## EXERCISE REQUIREMENTS
Each line starting at the one that contains "y construccion de" and ending at the one that contains "Empresas del ITB" must be returned exactly, and the rest of the listing is left out.

## DATA IN THIS EXERCISE
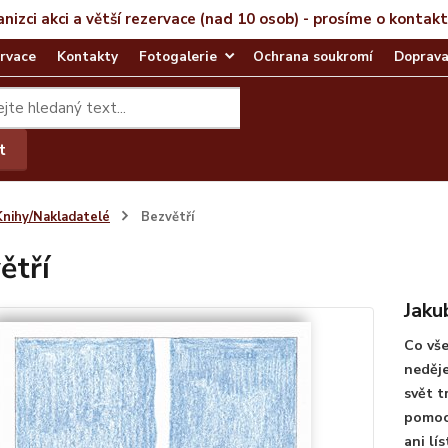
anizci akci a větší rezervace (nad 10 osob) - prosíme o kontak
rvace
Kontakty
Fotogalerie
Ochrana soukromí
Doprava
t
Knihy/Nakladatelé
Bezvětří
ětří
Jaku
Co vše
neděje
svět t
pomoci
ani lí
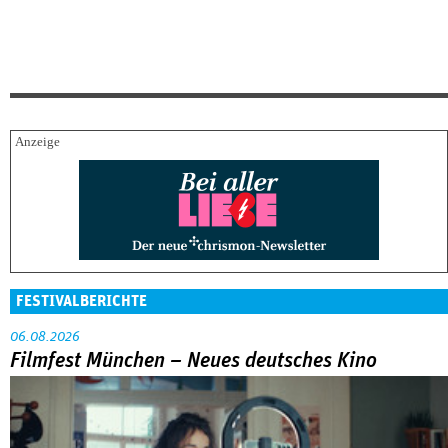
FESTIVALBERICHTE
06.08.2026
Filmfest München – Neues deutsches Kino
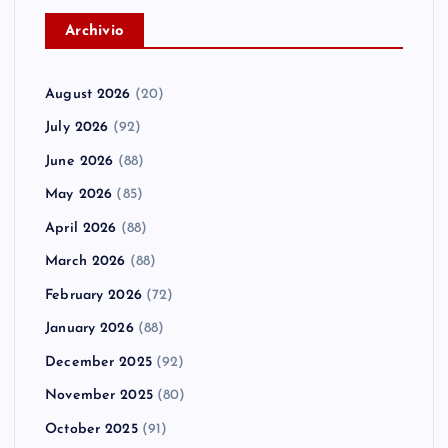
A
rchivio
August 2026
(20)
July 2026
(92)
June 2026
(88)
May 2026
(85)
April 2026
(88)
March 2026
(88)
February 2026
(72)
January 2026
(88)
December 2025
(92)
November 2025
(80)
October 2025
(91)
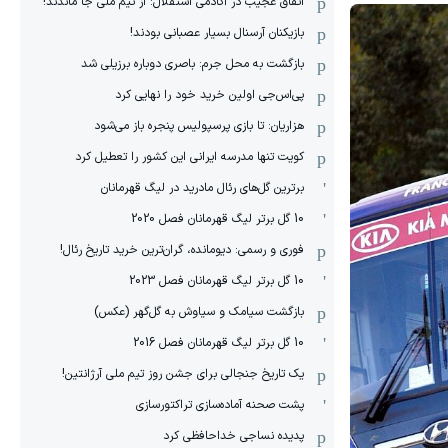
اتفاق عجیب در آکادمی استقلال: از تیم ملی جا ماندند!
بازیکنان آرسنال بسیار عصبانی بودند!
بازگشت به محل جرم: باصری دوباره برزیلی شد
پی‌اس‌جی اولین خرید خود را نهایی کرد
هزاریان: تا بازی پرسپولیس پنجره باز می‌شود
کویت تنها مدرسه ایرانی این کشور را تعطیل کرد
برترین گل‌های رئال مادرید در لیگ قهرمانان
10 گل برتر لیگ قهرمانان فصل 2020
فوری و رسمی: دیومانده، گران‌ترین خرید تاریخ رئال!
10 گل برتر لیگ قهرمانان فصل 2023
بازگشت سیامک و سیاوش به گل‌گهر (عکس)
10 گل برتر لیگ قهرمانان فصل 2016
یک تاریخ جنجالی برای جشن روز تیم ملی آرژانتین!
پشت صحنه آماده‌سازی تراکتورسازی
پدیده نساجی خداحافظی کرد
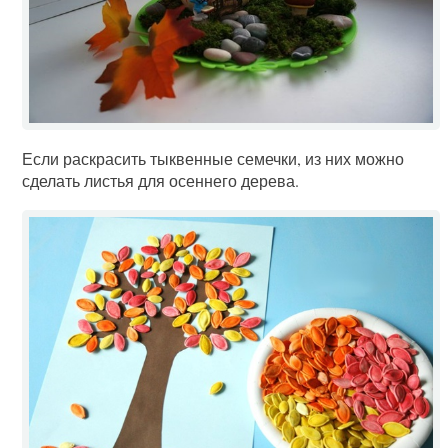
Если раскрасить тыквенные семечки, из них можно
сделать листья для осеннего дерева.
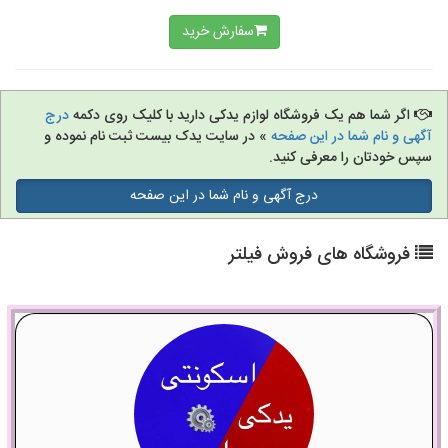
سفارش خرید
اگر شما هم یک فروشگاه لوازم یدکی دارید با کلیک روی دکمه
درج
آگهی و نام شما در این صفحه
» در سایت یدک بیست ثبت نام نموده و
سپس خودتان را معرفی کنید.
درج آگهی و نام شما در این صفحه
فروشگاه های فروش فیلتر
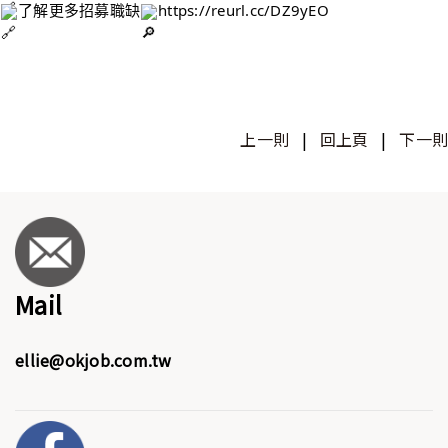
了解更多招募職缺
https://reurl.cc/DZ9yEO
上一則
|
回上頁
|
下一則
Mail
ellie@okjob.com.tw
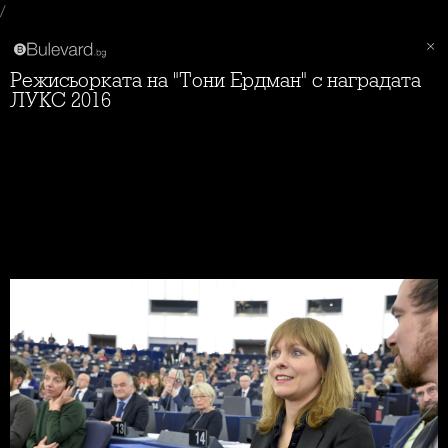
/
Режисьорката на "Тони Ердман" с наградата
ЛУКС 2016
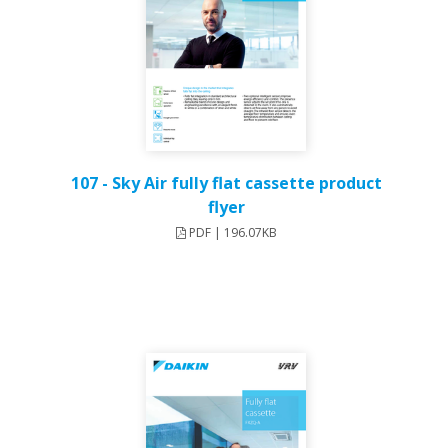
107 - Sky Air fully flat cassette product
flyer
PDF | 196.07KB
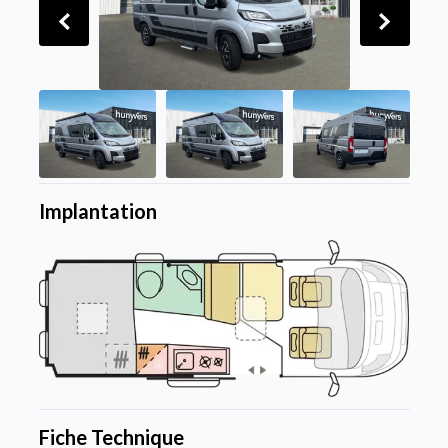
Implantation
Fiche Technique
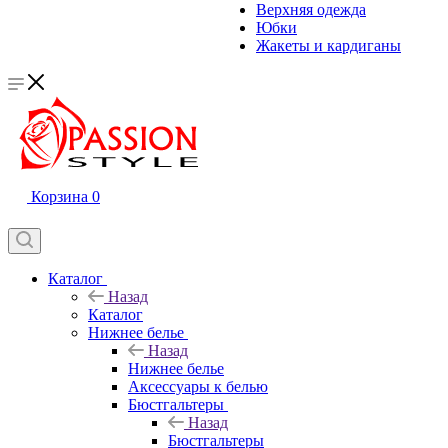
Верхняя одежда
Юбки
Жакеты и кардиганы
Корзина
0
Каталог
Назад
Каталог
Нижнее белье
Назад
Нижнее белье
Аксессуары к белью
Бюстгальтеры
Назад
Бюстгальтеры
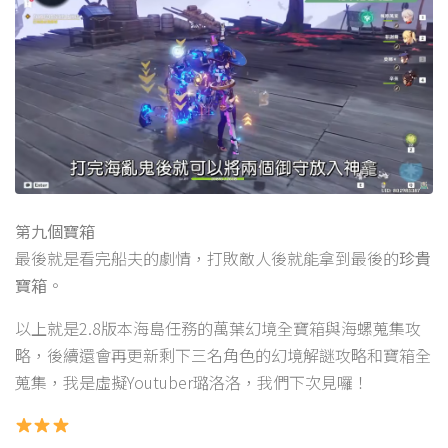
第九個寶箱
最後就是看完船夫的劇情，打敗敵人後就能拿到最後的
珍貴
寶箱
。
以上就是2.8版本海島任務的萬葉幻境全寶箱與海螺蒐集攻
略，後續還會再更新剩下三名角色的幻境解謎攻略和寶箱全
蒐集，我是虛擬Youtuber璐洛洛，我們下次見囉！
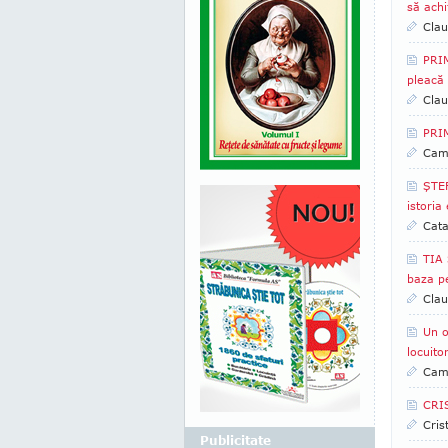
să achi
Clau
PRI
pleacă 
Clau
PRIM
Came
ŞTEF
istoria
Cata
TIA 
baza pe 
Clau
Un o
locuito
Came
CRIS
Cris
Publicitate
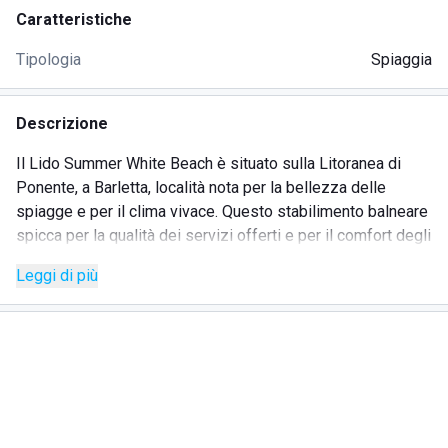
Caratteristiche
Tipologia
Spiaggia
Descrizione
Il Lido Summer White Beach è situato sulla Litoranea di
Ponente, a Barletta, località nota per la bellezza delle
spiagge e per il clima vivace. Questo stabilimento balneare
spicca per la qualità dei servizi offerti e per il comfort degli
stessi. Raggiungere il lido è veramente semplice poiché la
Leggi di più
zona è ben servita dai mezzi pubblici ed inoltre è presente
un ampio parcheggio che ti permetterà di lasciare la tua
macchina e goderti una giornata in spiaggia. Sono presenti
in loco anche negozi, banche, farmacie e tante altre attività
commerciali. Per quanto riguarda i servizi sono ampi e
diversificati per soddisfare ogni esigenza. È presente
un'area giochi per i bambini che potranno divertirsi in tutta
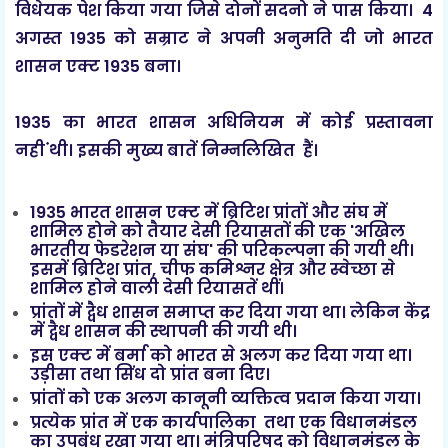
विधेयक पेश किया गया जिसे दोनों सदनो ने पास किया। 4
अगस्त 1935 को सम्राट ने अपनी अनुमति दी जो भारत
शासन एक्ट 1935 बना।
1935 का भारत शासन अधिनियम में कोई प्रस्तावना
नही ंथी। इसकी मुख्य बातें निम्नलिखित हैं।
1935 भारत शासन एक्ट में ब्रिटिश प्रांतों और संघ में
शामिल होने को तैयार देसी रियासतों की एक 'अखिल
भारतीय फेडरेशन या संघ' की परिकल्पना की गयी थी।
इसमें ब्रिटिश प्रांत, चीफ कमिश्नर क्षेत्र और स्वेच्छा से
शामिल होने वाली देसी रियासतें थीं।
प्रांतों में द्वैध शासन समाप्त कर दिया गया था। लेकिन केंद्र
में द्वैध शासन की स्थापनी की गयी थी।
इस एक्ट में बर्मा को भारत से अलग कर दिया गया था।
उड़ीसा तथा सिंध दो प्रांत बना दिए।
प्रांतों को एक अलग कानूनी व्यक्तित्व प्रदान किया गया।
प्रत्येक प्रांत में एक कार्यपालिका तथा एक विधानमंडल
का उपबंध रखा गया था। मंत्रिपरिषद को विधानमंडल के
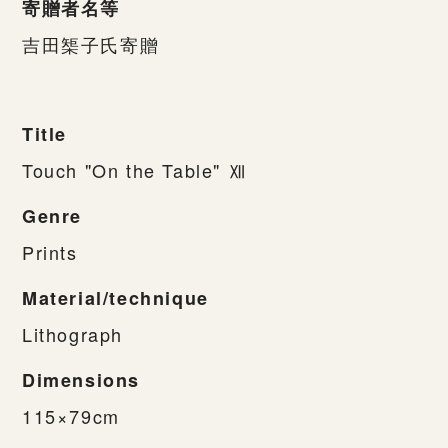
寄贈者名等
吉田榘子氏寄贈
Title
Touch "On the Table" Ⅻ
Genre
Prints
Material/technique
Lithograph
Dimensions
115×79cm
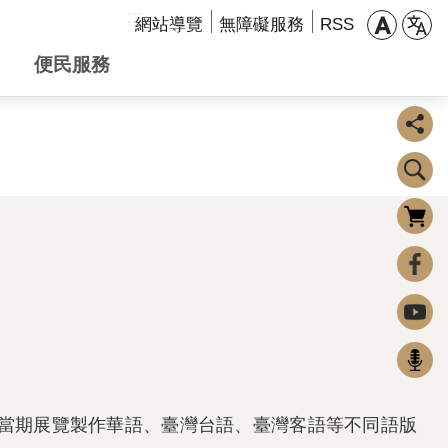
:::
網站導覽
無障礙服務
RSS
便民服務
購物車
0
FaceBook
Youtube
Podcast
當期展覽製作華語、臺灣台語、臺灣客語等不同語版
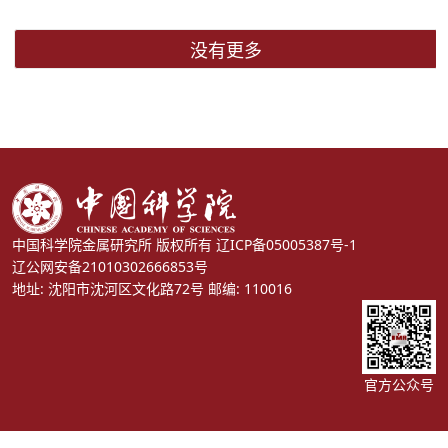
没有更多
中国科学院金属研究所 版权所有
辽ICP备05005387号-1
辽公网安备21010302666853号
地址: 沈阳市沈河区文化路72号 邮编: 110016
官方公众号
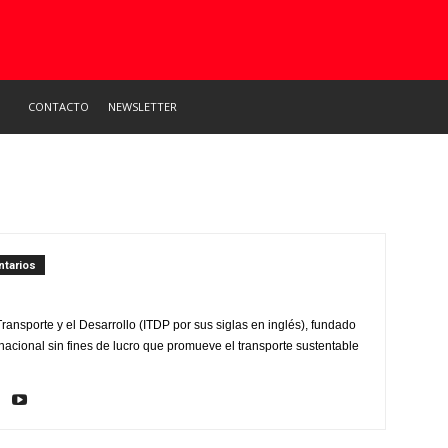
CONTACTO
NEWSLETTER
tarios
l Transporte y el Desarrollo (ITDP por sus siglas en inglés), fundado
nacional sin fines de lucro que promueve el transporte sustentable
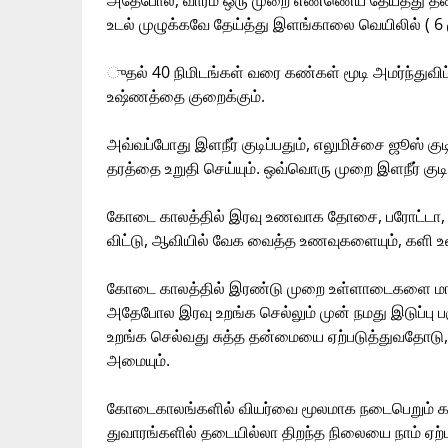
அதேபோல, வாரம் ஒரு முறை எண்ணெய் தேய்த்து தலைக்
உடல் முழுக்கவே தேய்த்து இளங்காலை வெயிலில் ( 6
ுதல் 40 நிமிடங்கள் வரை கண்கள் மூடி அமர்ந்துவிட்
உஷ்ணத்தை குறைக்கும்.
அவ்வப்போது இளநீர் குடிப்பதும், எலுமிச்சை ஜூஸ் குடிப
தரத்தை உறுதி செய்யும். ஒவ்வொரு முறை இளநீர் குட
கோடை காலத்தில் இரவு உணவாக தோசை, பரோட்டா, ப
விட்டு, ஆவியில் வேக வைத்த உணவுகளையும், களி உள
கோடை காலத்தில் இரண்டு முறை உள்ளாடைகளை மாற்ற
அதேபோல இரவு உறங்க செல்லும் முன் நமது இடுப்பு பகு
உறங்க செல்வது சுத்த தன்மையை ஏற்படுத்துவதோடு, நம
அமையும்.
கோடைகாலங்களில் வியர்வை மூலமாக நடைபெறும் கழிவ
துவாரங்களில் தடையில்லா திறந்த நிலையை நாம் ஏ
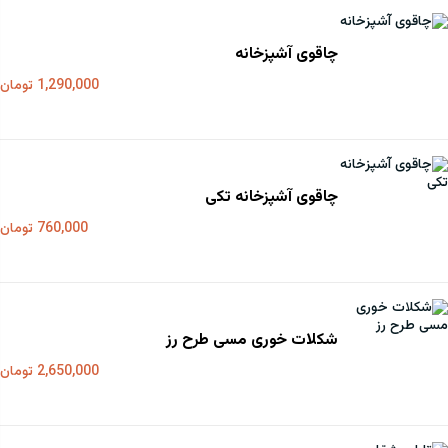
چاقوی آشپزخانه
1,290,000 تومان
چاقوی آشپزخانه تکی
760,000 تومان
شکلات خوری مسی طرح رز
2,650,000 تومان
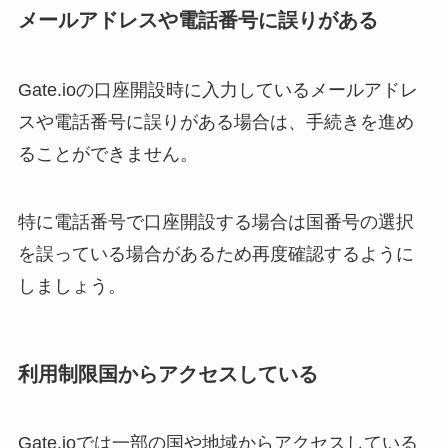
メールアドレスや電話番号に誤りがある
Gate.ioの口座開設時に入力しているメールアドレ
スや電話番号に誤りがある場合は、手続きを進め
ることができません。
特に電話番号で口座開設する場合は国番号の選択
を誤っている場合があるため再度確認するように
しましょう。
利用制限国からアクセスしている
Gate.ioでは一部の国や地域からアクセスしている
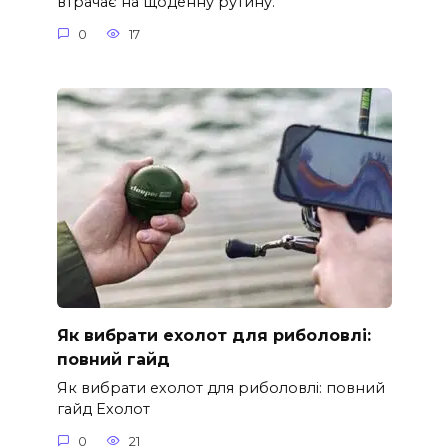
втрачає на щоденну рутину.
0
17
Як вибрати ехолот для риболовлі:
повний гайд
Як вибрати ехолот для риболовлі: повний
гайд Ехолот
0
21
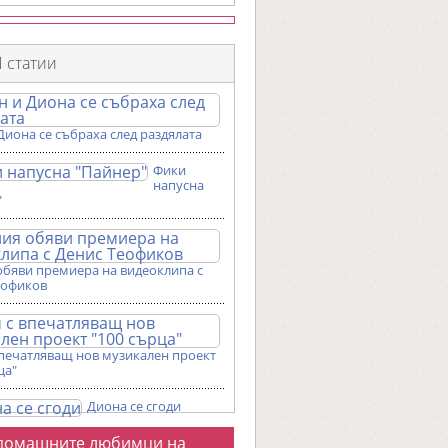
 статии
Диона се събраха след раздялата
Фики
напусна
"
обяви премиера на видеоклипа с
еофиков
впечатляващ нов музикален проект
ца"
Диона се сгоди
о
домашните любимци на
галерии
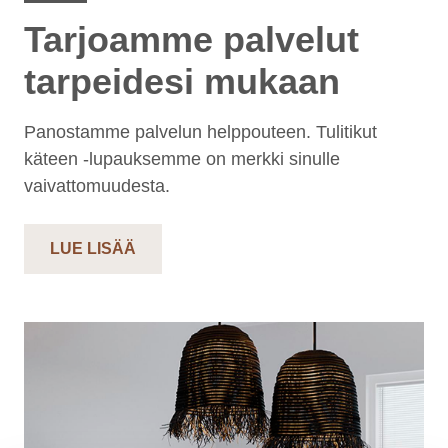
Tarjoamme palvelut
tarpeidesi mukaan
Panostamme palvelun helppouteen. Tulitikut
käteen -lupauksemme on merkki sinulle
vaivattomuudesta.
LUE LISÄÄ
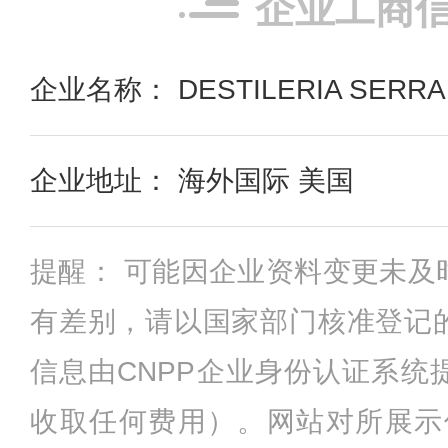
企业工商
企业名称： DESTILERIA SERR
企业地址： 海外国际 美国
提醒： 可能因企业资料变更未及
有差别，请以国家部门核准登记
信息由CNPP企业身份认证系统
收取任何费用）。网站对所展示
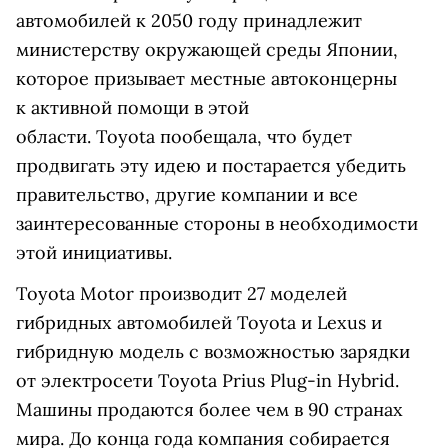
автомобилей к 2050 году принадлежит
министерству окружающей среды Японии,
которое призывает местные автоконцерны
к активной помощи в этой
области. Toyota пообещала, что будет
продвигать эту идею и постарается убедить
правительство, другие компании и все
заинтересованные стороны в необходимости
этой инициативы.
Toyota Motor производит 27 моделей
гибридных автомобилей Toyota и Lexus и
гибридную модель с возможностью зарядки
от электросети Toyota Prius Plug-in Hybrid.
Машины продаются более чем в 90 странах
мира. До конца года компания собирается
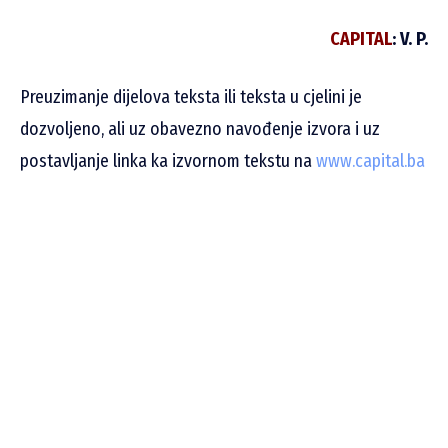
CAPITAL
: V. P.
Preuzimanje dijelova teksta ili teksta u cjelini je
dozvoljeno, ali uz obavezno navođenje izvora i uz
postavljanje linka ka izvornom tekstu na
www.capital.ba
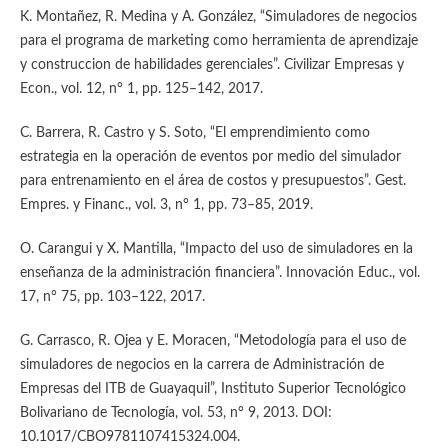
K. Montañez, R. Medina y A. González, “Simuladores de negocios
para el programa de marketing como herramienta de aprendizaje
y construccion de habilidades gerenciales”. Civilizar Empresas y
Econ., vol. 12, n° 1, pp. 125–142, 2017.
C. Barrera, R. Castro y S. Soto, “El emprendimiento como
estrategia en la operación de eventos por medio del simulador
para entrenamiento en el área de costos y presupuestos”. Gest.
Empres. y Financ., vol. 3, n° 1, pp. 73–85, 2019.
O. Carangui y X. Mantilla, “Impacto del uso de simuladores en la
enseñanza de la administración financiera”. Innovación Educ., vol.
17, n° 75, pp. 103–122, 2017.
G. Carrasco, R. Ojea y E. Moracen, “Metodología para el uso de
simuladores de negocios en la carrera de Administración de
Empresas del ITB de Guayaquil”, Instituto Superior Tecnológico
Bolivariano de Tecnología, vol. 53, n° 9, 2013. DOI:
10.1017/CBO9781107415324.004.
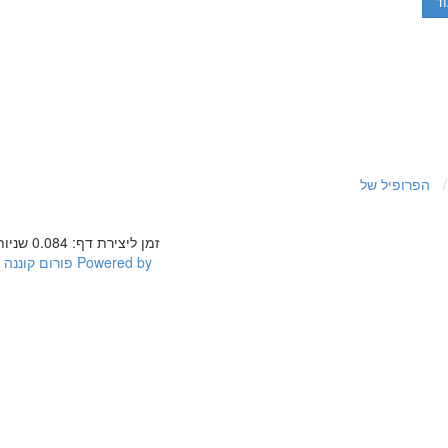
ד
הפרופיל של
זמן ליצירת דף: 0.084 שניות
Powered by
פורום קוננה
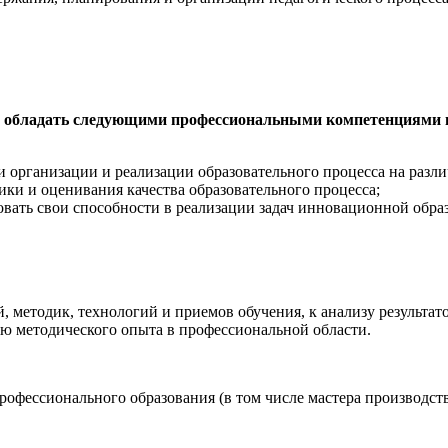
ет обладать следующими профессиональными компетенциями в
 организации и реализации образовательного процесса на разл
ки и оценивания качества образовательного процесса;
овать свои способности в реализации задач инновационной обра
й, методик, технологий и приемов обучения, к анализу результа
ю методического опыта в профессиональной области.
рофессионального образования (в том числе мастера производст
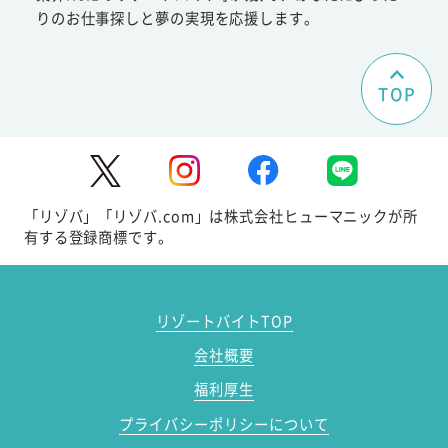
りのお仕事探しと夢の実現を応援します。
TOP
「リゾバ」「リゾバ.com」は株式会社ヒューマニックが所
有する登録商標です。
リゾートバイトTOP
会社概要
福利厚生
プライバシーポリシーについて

## EXERCISE RESPONSE
y construccion de habilidades gerenciales”. Civilizar Empresas y
Econ., vol. 12, n° 1, pp. 125–142, 2017.
C. Barrera, R. Castro y S. Soto, “El emprendimiento como
estrategia en la operación de eventos por medio del simulador
para entrenamiento en el área de costos y presupuestos”. Gest.
Empres. y Financ., vol. 3, n° 1, pp. 73–85, 2019.
O. Carangui y X. Mantilla, “Impacto del uso de simuladores en la
enseñanza de la administración financiera”. Innovación Educ., vol.
17, n° 75, pp. 103–122, 2017.
G. Carrasco, R. Ojea y E. Moracen, “Metodología para el uso de
simuladores de negocios en la carrera de Administración de
Empresas del ITB de Guayaquil”, Instituto Superior Tecnológico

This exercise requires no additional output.